Haiti’s garment industry enjoys a number of favorable conditions. Through trade acts and agreements, Haitian manufacturing companies have duty free access to the United States. This builds on Haiti’s advantage of being in close proximity to U.S. buyers. Haitian manufacturers have established relationships with U.S. buyers, and are large enough to have achieved economies of scale. Haitian manufacturers also enjoy relatively low wages and favorable labor regulations.
Though the Haitian garment industry has relatively few manufacturers, it exports a disproportionate value of products to the U.S. It is also developing a service industry that includes production of hangers, polybags, sewing threads, and cardboard boxes. Further, value-added services are being introduced, such as embroidery and quality auditing for buyers.
Still, the industry has a number of weaknesses. A lack of Haitian middle management necessitates the use of expensive expatriates. Long fabric sourcing lead times, an unreliable energy supply, and some outdated labor laws also constrain the industry.
Haiti’s apparel industry is at a crossroads. Without considerable investment in infrastructure, including energy production facilities, water and effluent plants, and serviced industrial factory shells, the industry’s ability to attract additional investment is severely limited. As production costs rise across Asia, particularly China, retailers are looking for new locations to source production. Africa is increasingly seen as the next major region for manufacturing. It is thus urgent that Haiti’s government find sources of funding for infrastructure development as a first step to holistic reforms.
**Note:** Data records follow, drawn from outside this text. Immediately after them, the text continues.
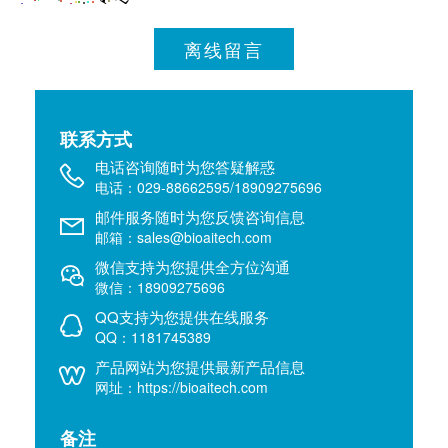
离线留言
联系方式
电话咨询随时为您答疑解惑
电话：029-88662595/18909275696
邮件服务随时为您反馈咨询信息
邮箱：sales@bioaitech.com
微信支持为您提供全方位沟通
微信：18909275696
QQ支持为您提供在线服务
QQ：1181745389
产品网站为您提供最新产品信息
网址：https://bioaitech.com
备注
Attracting additional investment to Haiti’s garment industry should include a targeted approach toward specific types of investors. Specifically, targeted investors should be full package manufacturers that are geared toward higher U.S. tariff categories, and ideally offer value-adding services. In order to attract this type of investment, the Centre for Facilitation of Investments (CFI) should have an employee who is well versed in the industry’s value chain, assets, and needs.
There are a number of potential sources for new investment. In addition to Korea, CFI should pursue investors from China and Taiwan. It should particularly target companies that already have a manufacturing base in Africa, where operating conditions are similar to Haiti. Similarly, foreign companieswithoperationsinMauritiusandMadagascar1 shouldalsobeconsidered.
This report includes a number of recommendations for the government of Haiti and CFI to attract additional investment and support existing manufacturers. No single recommended action will sufficiently support the industry’s growth. Rather, the recommendations should be viewed as part of a holistic approach to capitalize on the industry’s strengths and opportunities while addressing its weaknesses.